Tuesday, 27 February 2018

GUEST POST by Laura for Eating Disorder Awareness Week 2018

*** Possible Trigger Warning*** 

I could talk for a long time about my journey with Anorexia, I’m not going to try and condense 18 years into one blog post! So I wanted to highlight a few aspects I feel are of particular importance.
My battle with Anorexia started 18 years ago at the age of 11. At the time that was very young, although nowadays sadly that is not uncommon at all. From the age of 12-17 I spent all but a few months on inpatient units and as a result of this I didn’t do the ‘normal’ growing up that most teenagers go through and that has had a big impact on my life. Anorexia doesn’t just affect a person physically. It is primarily a mental illness and it is all encompassing. It affects you mentally, physically, emotionally, socially, your family, friends, relationships, education, career and independence.
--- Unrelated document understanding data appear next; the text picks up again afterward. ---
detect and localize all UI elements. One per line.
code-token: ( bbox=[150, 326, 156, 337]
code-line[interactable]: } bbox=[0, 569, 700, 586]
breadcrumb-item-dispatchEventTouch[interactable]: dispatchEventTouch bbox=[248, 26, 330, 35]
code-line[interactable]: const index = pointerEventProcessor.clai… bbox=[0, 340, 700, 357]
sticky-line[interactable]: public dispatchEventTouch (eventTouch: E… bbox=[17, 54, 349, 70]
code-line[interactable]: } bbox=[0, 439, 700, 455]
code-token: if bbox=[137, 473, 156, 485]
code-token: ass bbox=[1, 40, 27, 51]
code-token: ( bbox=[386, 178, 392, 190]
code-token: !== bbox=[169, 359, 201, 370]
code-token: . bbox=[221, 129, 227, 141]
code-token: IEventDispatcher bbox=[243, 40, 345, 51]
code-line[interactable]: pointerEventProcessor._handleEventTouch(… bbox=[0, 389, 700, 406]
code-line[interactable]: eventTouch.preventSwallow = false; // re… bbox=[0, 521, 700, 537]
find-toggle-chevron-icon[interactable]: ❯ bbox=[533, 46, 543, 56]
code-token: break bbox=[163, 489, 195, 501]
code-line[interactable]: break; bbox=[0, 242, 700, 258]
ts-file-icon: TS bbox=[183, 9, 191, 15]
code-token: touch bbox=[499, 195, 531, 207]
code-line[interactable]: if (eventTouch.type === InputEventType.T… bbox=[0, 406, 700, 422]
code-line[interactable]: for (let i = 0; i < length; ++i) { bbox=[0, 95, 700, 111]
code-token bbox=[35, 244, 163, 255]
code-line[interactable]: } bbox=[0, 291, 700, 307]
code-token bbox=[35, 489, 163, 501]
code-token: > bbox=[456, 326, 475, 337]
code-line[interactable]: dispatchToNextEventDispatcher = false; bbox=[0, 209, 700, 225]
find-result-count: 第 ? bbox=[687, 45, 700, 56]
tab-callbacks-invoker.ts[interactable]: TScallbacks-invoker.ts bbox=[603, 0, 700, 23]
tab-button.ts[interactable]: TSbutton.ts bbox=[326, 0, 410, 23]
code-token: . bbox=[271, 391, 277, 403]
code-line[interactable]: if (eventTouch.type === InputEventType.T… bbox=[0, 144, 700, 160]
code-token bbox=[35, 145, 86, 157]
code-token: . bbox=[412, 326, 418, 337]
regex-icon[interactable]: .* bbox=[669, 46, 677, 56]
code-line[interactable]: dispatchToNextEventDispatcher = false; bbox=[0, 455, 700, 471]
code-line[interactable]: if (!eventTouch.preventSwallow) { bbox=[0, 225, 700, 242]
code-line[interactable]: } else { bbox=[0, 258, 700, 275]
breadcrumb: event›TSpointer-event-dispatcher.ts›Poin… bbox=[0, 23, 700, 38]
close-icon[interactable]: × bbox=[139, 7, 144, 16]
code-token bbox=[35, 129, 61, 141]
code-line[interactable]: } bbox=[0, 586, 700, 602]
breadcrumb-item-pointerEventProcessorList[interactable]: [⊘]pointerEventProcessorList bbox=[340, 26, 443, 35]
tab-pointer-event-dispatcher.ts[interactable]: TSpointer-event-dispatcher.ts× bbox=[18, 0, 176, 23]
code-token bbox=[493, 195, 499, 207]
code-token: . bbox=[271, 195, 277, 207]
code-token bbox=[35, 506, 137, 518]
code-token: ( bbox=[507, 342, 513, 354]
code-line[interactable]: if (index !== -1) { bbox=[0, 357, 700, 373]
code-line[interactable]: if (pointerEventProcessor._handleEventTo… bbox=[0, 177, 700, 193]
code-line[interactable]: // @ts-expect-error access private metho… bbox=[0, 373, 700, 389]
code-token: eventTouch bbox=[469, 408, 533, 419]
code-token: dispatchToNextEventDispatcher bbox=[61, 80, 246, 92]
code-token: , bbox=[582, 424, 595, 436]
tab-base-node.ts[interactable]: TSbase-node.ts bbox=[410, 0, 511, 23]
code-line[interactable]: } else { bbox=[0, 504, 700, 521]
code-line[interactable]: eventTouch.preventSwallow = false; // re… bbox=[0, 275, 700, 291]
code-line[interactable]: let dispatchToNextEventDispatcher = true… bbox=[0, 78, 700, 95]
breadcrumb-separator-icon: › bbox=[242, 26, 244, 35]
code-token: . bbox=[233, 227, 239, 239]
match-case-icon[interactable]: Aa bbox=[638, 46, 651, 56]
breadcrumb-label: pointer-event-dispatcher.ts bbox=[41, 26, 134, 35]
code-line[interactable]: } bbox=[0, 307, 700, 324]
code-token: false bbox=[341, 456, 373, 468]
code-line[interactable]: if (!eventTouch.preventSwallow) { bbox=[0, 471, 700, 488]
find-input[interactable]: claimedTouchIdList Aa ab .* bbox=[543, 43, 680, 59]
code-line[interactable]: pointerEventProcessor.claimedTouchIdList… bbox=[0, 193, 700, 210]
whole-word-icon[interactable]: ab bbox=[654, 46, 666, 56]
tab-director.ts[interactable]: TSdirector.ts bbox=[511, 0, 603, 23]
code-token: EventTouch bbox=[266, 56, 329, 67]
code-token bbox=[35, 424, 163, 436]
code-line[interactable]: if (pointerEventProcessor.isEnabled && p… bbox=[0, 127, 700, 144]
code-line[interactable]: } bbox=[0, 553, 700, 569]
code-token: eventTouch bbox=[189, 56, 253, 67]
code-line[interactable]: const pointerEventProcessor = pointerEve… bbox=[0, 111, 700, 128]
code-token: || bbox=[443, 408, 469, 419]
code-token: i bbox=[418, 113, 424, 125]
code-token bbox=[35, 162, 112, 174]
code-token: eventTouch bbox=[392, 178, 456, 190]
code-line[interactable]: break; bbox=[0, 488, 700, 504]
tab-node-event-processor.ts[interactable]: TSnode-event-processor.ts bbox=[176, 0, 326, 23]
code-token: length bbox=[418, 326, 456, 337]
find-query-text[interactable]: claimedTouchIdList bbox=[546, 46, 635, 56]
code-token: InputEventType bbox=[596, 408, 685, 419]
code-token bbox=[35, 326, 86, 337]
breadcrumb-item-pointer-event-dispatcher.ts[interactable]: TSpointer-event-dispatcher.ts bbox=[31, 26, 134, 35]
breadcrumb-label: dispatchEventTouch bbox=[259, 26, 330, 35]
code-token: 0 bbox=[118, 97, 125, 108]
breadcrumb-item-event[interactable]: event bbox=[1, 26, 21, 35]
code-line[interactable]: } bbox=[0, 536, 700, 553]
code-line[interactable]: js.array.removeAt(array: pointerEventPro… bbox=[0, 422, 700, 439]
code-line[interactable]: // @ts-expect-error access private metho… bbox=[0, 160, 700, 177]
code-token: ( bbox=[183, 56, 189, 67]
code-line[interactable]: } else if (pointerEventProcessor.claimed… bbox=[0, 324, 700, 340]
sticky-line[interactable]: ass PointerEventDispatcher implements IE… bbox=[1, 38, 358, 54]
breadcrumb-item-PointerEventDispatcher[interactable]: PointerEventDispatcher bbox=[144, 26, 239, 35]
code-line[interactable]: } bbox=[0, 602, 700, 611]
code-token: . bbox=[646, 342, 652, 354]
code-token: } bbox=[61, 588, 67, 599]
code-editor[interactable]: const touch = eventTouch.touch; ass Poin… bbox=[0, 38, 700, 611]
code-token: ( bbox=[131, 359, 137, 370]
My battle has taught me that Anorexia does not discriminate. It is not a disease of white middle-class girls as once believed. In treatment I have met females and males, rich and poor, disabled and non-disabled, individuals who are academically gifted and those that struggle, old and young, and people of all races. Anorexia doesn’t care who it chooses as its victims.
I have Autism, which was diagnosed shortly after my first admission, and I believe this was a big factor in me developing Anorexia. There are strong links between Autism and different eating disorders and for me my anorexia gave me everything that my Autism craves; routine, structure, control, obsession. People with Eating Disorders often suffer with co-morbidities and rarely is an eating disorder seen as a problem in isolation, which is why it is important to treat each person as an individual, addressing their spectrum of difficulties as a whole.

As much as obviously I wish this was not the path my life had taken and I wish I did not have this illness, it is important for me to reflect on the good that has come out of it. It has helped make me the strong person I am today. It has taught me that even in your darkest hours when it seems like the end, there is light. It has taught me there’s always something worth fighting for. I have helped write articles, volunteered as a Beat Young Ambassador, done presentations to doctors, nurses, teachers, school children about my story and eating disorders, set up a youth group for teenagers struggling with mental health problems and now I work with a university teaching on their Child Mental Health course and am able to educate students and future healthcare professionals about Eating Disorders. All these things show me that this hasn’t all been worthless. My illness, my battle hasn’t been for nothing.